RODOS BİZİMDİ! ELİMİZİN TERSİYLE
İTİLEREK YANLIŞ YAPILDI. Dedelerimiz
ve Nenelerimiz, "GİRİT BİZİM CANIMIZ! FEDA OLSUN KANIMIZ!" diye
çığrışırlarmış. Analarımız ve babalarımız, niçin aynı gösterileri Rodos için
yapmamışlar?! Oysa Rodos hiçbir zaman Yunan olmamıştı. Birinci dünya savaşında
On İki Ada ile birlikte bizimken, İtalyanlar işgal etmiş. Bugün oralarda kalan
yaşlıların çoğu, İtalyan okullarında okumuş; İtalyanca bilirler. 1947 yılında,
Almanlar ve İtalyanlar savaşı kaybedince; Adayı İtalyan müttefikleri adına
koruyan Alman Birliğinin Komutanına: "Savaşı kaybettik! İngilizlere teslim
olun!" yolunda emir gelmiş. Alman kumandan, bizim Rodos'taki Konsolosumuza
iyi bir teklif iletmiş: "Ege'de ve Akdeniz'de yenilmedik! Fakat Rus
Cephesinde kaybedip teslim olmuşuz. Bana kötü bir emir geldi. Adaya, birkaç
asker çıkarın! Havaya ateş etsinler;
savaş gibi olsun. İngilizlere teslim olmaktansa; size teslim olalım! Siz de
Adayı almış olun!" demiş. Konsolosumuz teklifi Marmaris'teki birliğimizin
komutanına iletmiş. O da Ankara'ya haber vermiş. Askeriye ve Bakanlar kurulu,
teklifi olumlu bulmuş! Fakat İngilizler ve müttefikleriyle çatışmamak için, o
teklif reddedilmiş. Ada İngilizlere terk edilmiş. Onlar da bize karşı sürekli
kullandıkları Yunanlılara hediye etmişler. Yazık!
***
Tıp Profesörü olan en küçük kızımın
görevi dolayısıyla Ankara'ya dönmesi gerekiyordu.Onu Annesiyle birlikte uçakla
Ankara'ya gönderdikten birkaç saat sonra, Oğlum eşi ve çocuğuyla geldiler.

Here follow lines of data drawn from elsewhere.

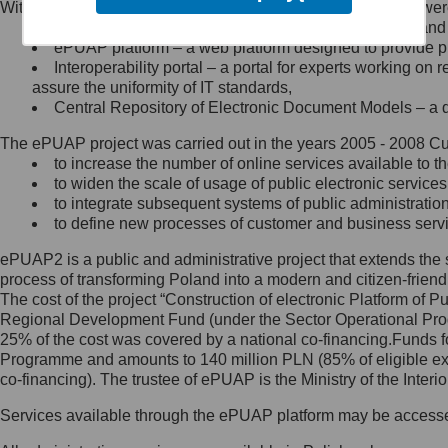
Within the project, the following functionalities and services we
Minister Cyfryzacji.
Public services catalogue – a method of presenting and 
Z administratorem skontaktujesz
ePUAP platform – a web platform designed to provide pub
się, wysyłając:
Interoperability portal – a portal for experts working 
assure the uniformity of IT standards,
list na adres jego siedziby: Al.
Central Repository of Electronic Document Models – a d
Ujazdowskie 1/3, 00-583
Warszawa lub na adres: ul.
The ePUAP project was carried out in the years 2005 - 2008 Curr
Królewska 27, 00-060
Warszawa,
to increase the number of online services available to th
to widen the scale of usage of public electronic services
wiadomość e-mail na adres:
to integrate subsequent systems of public administrati
mc@mc.gov.pl
to define new processes of customer and business serv
ePUAP2 is a public and administrative project that extends the se
Jak skontaktować się z
process of transforming Poland into a modern and citizen-friend
The cost of the project “Construction of electronic Platform of
Inspektorem Ochrony Danych
Regional Development Fund (under the Sector Operational Prog
25% of the cost was covered by a national co-financing.Funds f
Administrator wyznaczył Inspektora
Programme and amounts to 140 million PLN (85% of eligible 
Ochrony Danych, z którym
co-financing). The trustee of ePUAP is the Ministry of the Inter
skontaktujesz się, wysyłając:
Services available through the ePUAP platform may be access
list na adres: ul. Królewska 27,
00-060 Warszawa,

Rodos'a gitmek istediğimi bilen oğlum; internette günlerce uğraşarak çok
teferruatlı ve mükemmel on günlük bir Rodos gezisi hazırlamış. Geçen yıl,
Bodrum'dan Rodos'a giden gemi yoktu. Marmaris'e gidip oradan Rodos'a varmayı
düşünüyordum. Yerli bir firma, büyük gemisiyle bu eksiği gideriyor. Yunanistan'ın battı-batıyor olduğunu ve
krizler yaşadığını televizyondan dinleriz ve gazetelerde okuruz... Gerçek hiç
öyle değil! Avrupa Birliğinden daha çok yardım koparmak için numara yapıyorlar.

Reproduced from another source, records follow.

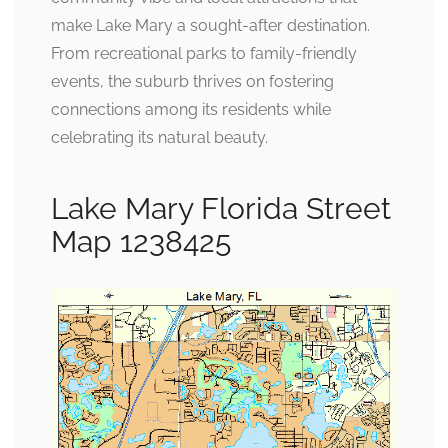
make Lake Mary a sought-after destination.
From recreational parks to family-friendly
events, the suburb thrives on fostering
connections among its residents while
celebrating its natural beauty.
Lake Mary Florida Street
Map 1238425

Yunanistan kendi nüfusunun kırk katından fazla kalabalık ve zengin turistlerle dolu. Halkı da, "Vur
patlasın, çal oynasın!" havasında... İhtiyarları bile plaj tenisi oynuyor.
Otellerde ve diğer işyerlerinde, bizdeki gibi aşırı personel yok. Kaldığımız ve
en az 200 kişi ağırlayan otelde, üç-dört eleman götürüyor işleri.Her biri
birkaç işi birden görüyor.Böyle olunca kurumların yaşama şansı artıyor. Değil
kavga dövüş; tartışma bile görünmüyor ortalıklarda.